*** Dataset extract Section Begins ***
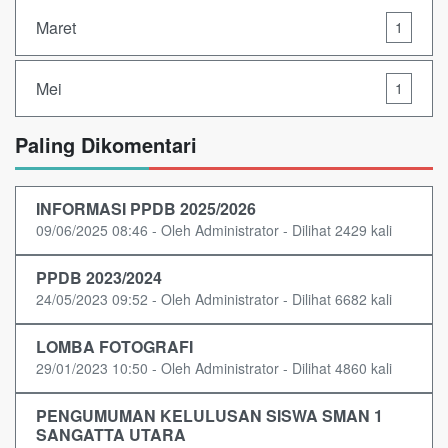
Maret
1
Mei
1
Paling Dikomentari
INFORMASI PPDB 2025/2026
09/06/2025 08:46 - Oleh Administrator - Dilihat 2429 kali
PPDB 2023/2024
24/05/2023 09:52 - Oleh Administrator - Dilihat 6682 kali
LOMBA FOTOGRAFI
29/01/2023 10:50 - Oleh Administrator - Dilihat 4860 kali
PENGUMUMAN KELULUSAN SISWA SMAN 1
SANGATTA UTARA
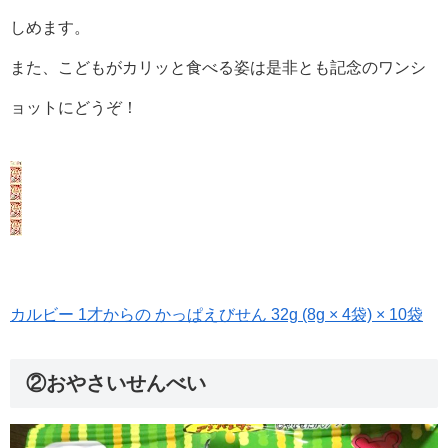
しめます。
また、こどもがカリッと食べる姿は是非とも記念のワンシ
ョットにどうぞ！
カルビー 1才からの かっぱえびせん 32g (8g × 4袋) × 10袋
②おやさいせんべい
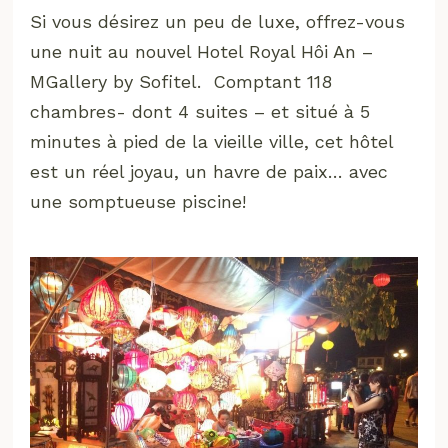
Si vous désirez un peu de luxe, offrez-vous
une nuit au nouvel Hotel Royal Hôi An –
MGallery by Sofitel. Comptant 118
chambres- dont 4 suites – et situé à 5
minutes à pied de la vieille ville, cet hôtel
est un réel joyau, un havre de paix… avec
une somptueuse piscine!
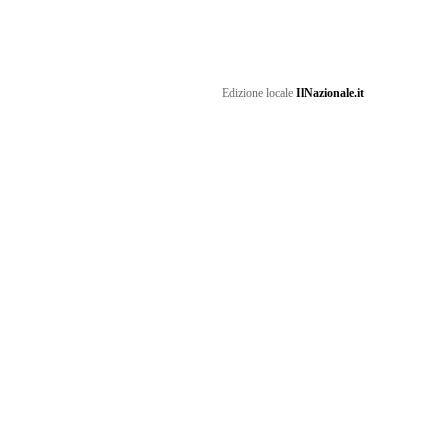
Edizione locale
IlNazionale.it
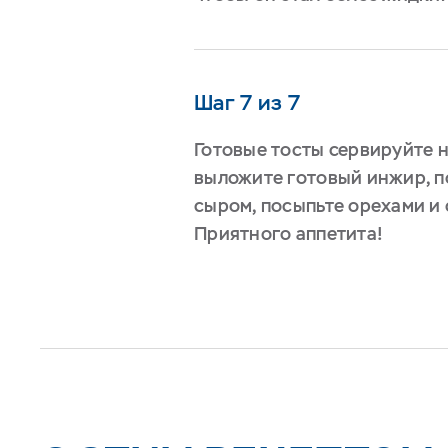
Шаг 7 из 7
Готовые тосты сервируйте н
выложите готовый инжир, 
сыром, посыпьте орехами и
Приятного аппетита!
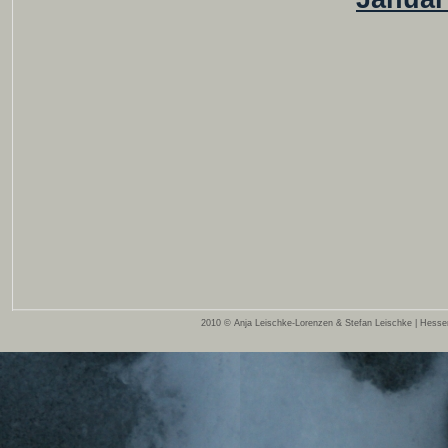
2010 © Anja Leischke-Lorenzen & Stefan Leischke | Hessen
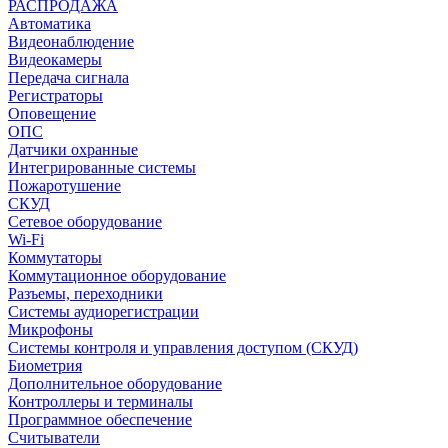
РАСПРОДАЖА
Автоматика
Видеонаблюдение
Видеокамеры
Передача сигнала
Регистраторы
Оповещение
ОПС
Датчики охранные
Интегрированные системы
Пожаротушение
СКУД
Сетевое оборудование
Wi-Fi
Коммутаторы
Коммутационное оборудование
Разъемы, переходники
Системы аудиорегистрации
Микрофоны
Системы контроля и управления доступом (СКУД)
Биометрия
Дополнительное оборудование
Контроллеры и терминалы
Программное обеспечение
Считыватели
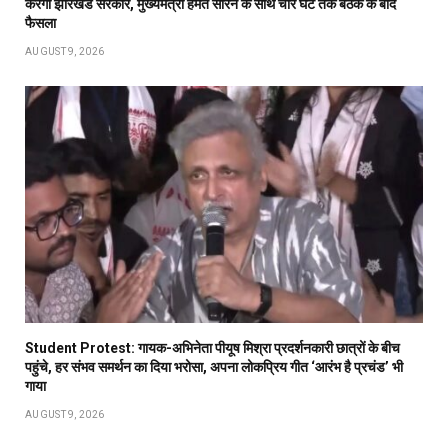
करेगी झारखंड सरकार, मुख्यमंत्री हेमंत सोरेन के साथ चार घंटे तक बैठक के बाद
फैसला
AUGUST 9, 2026
Student Protest: गायक-अभिनेता पीयूष मिश्रा प्रदर्शनकारी छात्रों के बीच
पहुंचे, हर संभव समर्थन का दिया भरोसा, अपना लोकप्रिय गीत ‘आरंभ है प्रचंड’ भी
गाया
AUGUST 9, 2026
*** Dataset extract Section Ends ***
• [Activity]
Your copy should match the entries above exactly and contain no pictures.

• [Reply]
Maret
1
Mei
1
Paling Dikomentari
INFORMASI PPDB 2025/2026
09/06/2025 08:46 - Oleh Administrator - Dilihat 2429 kali
PPDB 2023/2024
24/05/2023 09:52 - Oleh Administrator - Dilihat 6682 kali
LOMBA FOTOGRAFI
29/01/2023 10:50 - Oleh Administrator - Dilihat 4860 kali
PENGUMUMAN KELULUSAN SISWA SMAN 1
SANGATTA UTARA
しめます。
また、こどもがカリッと食べる姿は是非とも記念のワンシ
ョットにどうぞ！
カルビー 1才からの かっぱえびせん 32g (8g × 4袋) × 10袋
②おやさいせんべい
Si vous désirez un peu de luxe, offrez-vous
une nuit au nouvel Hotel Royal Hôi An –
MGallery by Sofitel. Comptant 118
chambres- dont 4 suites – et situé à 5
minutes à pied de la vieille ville, cet hôtel
est un réel joyau, un havre de paix… avec
une somptueuse piscine!
Edizione locale
IlNazionale.it
Шаг 7 из 7
Готовые тосты сервируйте н
выложите готовый инжир, 
сыром, посыпьте орехами и
Приятного аппетита!
2010 © Anja Leischke-Lorenzen & Stefan Leischke | Hessen
РАСПРОДАЖА
Автоматика
Видеонаблюдение
Видеокамеры
Передача сигнала
Регистраторы
Оповещение
ОПС
Датчики охранные
Интегрированные системы
Пожаротушение
СКУД
Сетевое оборудование
Wi-Fi
Коммутаторы
Коммутационное оборудование
Разъемы, переходники
Системы аудиорегистрации
Микрофоны
Системы контроля и управления доступом (СКУД)
Биометрия
Дополнительное оборудование
Контроллеры и терминалы
Программное обеспечение
Считыватели
करेगी झारखंड सरकार, मुख्यमंत्री हेमंत सोरेन के साथ चार घंटे तक बैठक के बाद
फैसला
AUGUST 9, 2026
Student Protest: गायक-अभिनेता पीयूष मिश्रा प्रदर्शनकारी छात्रों के बीच
पहुंचे, हर संभव समर्थन का दिया भरोसा, अपना लोकप्रिय गीत ‘आरंभ है प्रचंड’ भी
गाया
AUGUST 9, 2026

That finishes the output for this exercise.